What Testing Looks Like
Figuring out why your cycle is long usually starts with blood work. The most informative tests measure reproductive hormones like FSH and LH (which drive ovulation), thyroid hormones, prolactin, and androgens. For people over 35, anti-Müllerian hormone (AMH) can indicate how many eggs remain in the ovaries, which helps distinguish perimenopause from other causes.
An ultrasound of the ovaries is often part of the workup, particularly if PCOS is suspected. Your doctor may also check fasting insulin and blood sugar levels, since insulin resistance is a treatable driver of long cycles.

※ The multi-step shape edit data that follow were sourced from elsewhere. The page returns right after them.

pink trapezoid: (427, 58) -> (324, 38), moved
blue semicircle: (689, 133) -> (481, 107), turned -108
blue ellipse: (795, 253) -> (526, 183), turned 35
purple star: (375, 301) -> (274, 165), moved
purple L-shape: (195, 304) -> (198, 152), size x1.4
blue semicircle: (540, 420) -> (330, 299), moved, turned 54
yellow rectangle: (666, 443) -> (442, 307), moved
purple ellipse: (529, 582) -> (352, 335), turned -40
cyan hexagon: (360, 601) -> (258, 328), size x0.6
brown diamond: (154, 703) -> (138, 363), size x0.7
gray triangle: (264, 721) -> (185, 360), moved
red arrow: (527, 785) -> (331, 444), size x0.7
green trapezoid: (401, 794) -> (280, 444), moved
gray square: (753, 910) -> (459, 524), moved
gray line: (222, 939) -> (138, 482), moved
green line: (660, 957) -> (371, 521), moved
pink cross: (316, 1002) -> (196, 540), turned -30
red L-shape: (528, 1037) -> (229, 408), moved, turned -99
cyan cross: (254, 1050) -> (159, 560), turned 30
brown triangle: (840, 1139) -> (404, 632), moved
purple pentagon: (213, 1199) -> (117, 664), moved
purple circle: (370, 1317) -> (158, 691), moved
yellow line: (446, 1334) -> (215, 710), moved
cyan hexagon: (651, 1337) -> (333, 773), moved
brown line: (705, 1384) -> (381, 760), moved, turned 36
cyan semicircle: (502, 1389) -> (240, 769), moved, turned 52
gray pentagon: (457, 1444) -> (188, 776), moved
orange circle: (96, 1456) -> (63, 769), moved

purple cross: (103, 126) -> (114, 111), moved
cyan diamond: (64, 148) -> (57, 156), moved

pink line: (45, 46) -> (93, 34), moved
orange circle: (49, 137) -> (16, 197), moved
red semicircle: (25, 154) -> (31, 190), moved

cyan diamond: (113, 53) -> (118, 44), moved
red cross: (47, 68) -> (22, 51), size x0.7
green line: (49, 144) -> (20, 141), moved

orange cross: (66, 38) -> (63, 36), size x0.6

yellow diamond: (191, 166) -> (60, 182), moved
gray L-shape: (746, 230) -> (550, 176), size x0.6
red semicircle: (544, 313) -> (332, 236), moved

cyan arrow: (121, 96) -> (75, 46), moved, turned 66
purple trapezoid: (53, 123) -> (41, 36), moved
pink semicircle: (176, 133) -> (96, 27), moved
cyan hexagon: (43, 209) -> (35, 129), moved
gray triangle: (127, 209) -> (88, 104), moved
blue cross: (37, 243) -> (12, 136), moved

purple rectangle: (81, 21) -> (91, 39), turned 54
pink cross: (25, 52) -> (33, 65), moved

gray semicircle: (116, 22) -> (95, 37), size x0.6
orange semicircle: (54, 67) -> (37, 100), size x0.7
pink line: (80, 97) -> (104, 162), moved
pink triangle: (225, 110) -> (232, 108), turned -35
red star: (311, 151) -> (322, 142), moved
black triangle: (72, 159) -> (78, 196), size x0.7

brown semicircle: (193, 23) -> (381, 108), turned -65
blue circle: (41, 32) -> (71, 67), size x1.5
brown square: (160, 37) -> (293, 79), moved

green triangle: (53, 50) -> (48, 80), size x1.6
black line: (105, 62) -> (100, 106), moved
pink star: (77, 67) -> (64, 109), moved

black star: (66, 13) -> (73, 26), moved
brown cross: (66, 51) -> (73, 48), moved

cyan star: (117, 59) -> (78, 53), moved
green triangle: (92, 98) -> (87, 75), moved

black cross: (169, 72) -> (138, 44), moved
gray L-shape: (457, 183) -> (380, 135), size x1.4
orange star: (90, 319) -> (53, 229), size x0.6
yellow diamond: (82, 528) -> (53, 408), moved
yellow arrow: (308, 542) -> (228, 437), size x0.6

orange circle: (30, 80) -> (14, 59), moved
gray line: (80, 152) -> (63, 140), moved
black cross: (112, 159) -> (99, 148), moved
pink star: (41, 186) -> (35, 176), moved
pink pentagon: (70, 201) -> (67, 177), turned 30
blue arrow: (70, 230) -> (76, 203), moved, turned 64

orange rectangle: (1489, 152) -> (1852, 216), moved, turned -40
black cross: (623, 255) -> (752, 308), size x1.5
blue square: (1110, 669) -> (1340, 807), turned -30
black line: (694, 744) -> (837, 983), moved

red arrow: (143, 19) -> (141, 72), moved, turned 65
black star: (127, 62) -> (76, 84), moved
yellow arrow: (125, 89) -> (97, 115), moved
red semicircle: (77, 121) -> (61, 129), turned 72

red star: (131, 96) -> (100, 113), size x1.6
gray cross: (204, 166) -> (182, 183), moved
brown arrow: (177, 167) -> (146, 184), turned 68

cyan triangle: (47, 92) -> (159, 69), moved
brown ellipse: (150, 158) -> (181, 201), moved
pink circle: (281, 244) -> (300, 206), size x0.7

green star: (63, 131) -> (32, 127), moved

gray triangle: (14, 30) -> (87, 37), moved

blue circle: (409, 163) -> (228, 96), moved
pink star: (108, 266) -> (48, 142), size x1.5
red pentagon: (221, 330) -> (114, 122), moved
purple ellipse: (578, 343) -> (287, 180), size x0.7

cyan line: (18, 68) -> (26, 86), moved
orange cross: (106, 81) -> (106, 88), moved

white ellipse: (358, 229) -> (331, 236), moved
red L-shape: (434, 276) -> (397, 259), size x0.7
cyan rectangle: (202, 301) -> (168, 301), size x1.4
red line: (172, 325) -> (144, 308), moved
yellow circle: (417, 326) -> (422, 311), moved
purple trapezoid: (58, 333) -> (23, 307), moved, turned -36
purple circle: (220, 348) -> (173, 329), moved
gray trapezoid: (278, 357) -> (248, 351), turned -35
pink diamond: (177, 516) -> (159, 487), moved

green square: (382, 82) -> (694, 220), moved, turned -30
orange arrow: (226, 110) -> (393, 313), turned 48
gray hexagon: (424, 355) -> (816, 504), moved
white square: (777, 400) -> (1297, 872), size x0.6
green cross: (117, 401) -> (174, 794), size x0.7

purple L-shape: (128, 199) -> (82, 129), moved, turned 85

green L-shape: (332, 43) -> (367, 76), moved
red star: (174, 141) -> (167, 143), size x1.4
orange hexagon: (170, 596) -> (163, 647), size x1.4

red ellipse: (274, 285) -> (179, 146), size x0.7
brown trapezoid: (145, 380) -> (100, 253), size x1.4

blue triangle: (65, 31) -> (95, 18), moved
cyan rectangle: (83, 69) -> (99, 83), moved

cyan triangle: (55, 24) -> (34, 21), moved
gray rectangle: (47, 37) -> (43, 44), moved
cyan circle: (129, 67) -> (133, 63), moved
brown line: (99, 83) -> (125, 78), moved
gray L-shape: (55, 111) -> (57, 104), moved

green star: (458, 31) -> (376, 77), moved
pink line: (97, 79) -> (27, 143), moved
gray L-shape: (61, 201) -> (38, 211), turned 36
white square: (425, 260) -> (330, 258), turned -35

In many cases, the combination of blood work and a detailed history of your cycle patterns is enough to identify the cause and guide the next steps, whether that’s addressing a thyroid issue, managing insulin resistance, adjusting energy intake, or using hormonal treatment to protect the uterine lining.
Tracking Patterns That Help
Before any appointment, tracking your cycles for at least three months gives you and your provider much better information to work with. Record the first day of each period, how long bleeding lasts, and any symptoms you notice mid-cycle like cervical mucus changes or pelvic pain (both signs that ovulation may have occurred). Note whether your cycle length is consistently long or varies wildly, since these patterns point toward different causes. A cycle that’s always 42 days suggests a different picture than one that swings between 28 and 65.